• **DIRECTIONS**: The lines needed are those below that contain the word "ktoré"; copy each one.

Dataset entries
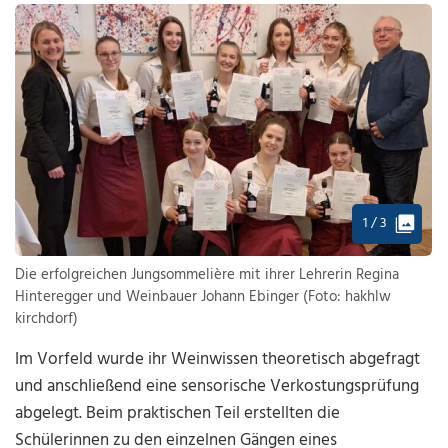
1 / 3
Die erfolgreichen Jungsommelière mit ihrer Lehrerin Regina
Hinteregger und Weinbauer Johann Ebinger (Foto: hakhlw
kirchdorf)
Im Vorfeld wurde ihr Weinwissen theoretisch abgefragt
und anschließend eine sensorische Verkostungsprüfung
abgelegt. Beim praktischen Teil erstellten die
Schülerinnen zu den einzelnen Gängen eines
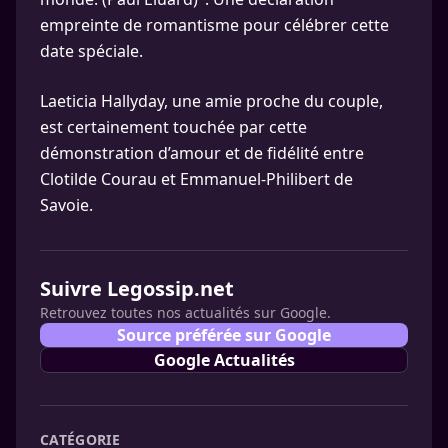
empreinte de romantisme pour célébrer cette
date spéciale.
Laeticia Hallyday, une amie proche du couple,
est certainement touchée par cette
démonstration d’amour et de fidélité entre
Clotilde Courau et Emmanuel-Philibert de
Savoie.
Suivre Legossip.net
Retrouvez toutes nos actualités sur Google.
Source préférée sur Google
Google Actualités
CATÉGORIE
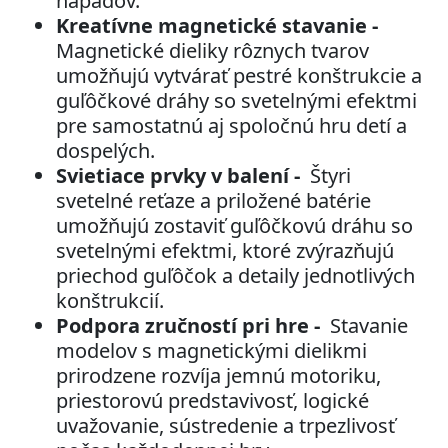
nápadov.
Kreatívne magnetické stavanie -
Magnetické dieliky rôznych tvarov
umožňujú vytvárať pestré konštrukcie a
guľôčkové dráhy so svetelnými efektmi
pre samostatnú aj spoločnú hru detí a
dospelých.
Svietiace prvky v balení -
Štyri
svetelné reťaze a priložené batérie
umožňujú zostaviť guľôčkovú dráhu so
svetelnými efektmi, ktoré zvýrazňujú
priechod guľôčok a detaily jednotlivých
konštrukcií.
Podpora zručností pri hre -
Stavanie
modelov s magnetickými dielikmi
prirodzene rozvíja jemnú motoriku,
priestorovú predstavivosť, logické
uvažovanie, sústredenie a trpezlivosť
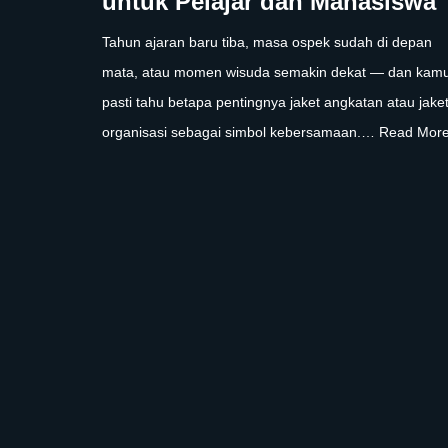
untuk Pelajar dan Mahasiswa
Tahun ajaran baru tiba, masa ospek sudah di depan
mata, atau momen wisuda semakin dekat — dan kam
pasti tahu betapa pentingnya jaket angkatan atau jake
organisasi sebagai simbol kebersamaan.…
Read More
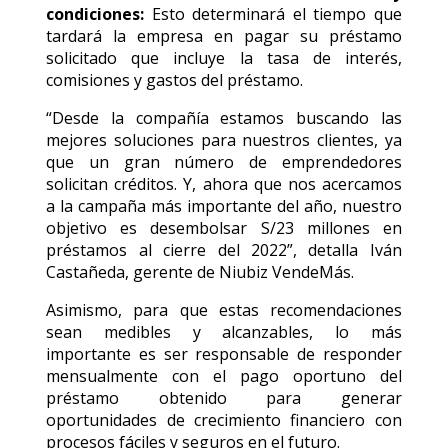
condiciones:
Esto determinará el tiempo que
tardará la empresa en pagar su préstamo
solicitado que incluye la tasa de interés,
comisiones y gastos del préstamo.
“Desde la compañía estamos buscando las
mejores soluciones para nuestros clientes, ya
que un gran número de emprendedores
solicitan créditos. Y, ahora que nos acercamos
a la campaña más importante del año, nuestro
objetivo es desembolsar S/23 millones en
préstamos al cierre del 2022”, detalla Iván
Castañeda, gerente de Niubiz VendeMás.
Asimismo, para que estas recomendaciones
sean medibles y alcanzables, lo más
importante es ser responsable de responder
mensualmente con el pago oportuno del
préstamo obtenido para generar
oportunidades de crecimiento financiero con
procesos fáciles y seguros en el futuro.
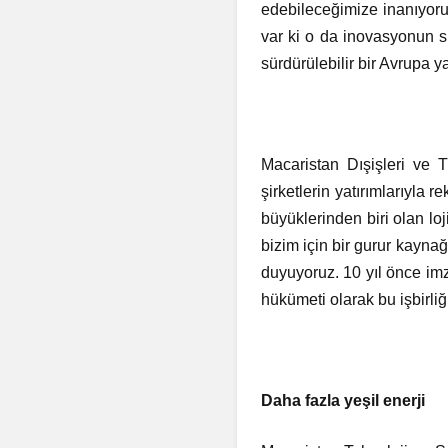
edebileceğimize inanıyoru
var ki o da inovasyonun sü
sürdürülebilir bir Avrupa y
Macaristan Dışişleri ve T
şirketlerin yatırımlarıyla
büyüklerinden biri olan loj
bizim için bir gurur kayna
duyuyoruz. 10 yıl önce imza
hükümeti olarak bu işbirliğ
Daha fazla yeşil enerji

==

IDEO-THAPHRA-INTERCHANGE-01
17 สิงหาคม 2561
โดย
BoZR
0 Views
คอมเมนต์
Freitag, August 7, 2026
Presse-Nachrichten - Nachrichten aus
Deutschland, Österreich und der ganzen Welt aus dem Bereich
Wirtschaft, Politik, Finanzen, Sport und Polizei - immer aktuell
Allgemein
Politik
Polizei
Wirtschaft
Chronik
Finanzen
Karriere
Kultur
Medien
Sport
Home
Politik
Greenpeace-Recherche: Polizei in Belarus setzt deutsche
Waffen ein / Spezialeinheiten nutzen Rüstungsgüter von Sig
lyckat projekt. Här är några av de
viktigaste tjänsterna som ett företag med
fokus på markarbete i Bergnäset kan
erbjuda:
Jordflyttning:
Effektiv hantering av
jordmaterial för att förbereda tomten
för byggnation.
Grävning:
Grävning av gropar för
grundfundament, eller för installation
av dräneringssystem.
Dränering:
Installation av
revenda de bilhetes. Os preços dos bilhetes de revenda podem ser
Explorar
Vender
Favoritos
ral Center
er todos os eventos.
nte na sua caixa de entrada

* * *

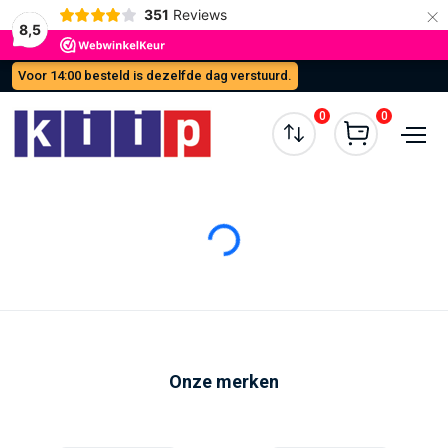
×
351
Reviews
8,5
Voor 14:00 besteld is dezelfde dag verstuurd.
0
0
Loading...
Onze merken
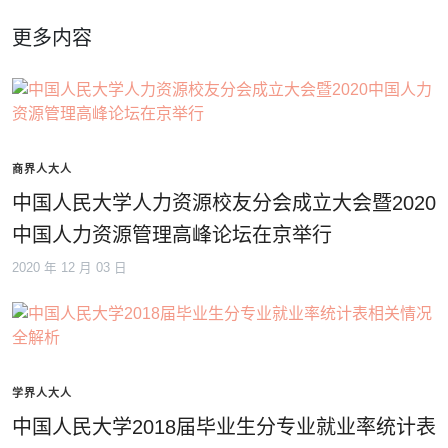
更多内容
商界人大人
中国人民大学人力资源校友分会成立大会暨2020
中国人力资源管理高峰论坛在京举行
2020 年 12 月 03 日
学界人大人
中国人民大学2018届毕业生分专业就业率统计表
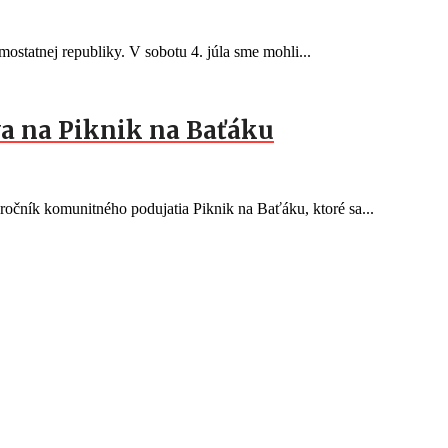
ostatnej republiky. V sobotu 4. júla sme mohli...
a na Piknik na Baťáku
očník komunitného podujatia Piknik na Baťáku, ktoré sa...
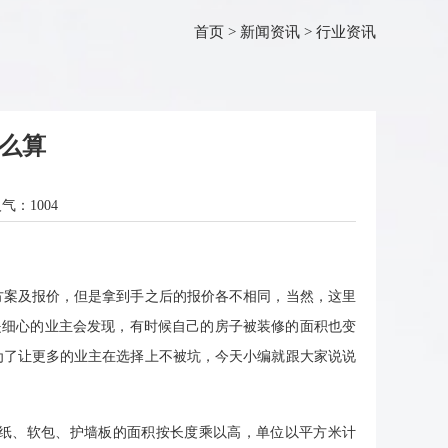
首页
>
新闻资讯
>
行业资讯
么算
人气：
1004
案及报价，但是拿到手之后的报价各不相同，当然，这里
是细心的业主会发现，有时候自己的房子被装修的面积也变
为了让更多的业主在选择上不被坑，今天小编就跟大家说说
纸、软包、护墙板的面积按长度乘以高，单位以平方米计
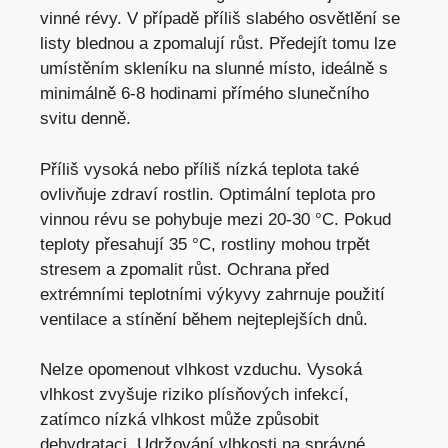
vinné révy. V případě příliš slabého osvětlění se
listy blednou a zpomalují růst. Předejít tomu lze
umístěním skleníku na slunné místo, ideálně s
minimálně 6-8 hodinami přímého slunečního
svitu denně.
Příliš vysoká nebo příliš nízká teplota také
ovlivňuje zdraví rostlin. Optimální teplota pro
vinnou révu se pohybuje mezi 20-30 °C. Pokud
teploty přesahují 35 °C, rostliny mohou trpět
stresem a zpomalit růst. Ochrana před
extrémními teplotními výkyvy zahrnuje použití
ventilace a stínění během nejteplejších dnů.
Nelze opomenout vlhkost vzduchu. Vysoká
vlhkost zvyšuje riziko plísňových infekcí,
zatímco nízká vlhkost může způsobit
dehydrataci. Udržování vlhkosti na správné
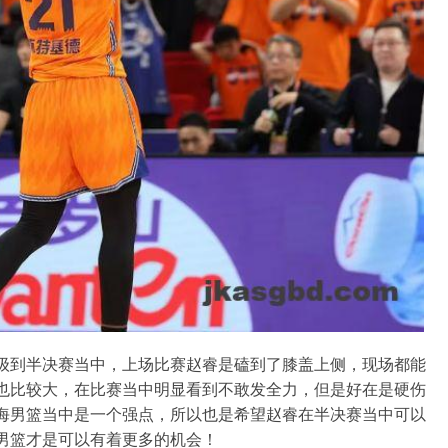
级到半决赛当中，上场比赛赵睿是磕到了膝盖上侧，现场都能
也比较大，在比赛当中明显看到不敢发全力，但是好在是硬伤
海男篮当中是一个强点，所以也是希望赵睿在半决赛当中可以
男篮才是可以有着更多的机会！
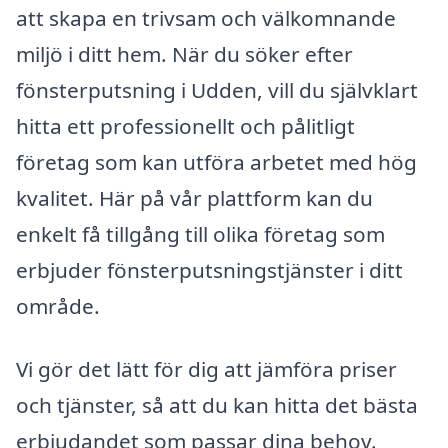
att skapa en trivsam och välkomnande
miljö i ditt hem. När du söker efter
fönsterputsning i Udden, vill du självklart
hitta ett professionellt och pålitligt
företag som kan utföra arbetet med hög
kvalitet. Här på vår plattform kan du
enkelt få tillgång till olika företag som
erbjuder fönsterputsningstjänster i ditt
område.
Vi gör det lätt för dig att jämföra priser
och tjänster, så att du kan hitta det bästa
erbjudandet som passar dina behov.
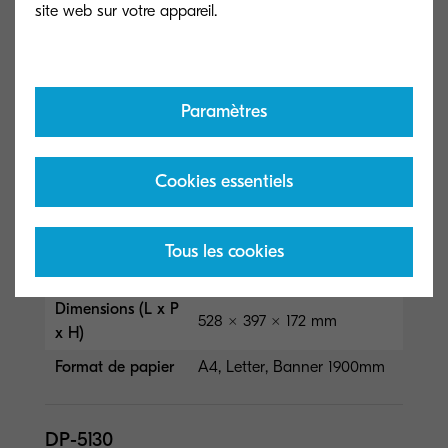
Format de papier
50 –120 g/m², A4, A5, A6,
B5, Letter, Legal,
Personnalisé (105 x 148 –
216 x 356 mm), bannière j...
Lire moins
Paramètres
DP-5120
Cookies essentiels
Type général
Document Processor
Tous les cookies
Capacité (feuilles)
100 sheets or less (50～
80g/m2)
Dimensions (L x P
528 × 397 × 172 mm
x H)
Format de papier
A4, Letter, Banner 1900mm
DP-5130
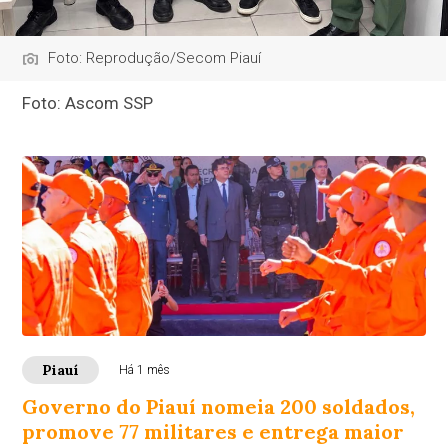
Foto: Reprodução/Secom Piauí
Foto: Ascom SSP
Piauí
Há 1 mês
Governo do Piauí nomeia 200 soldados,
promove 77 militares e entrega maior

• **FINISHED TASK**:
svetelnými efektmi, ktoré zvýrazňujú
očník komunitného podujatia Piknik na Baťáku, ktoré sa...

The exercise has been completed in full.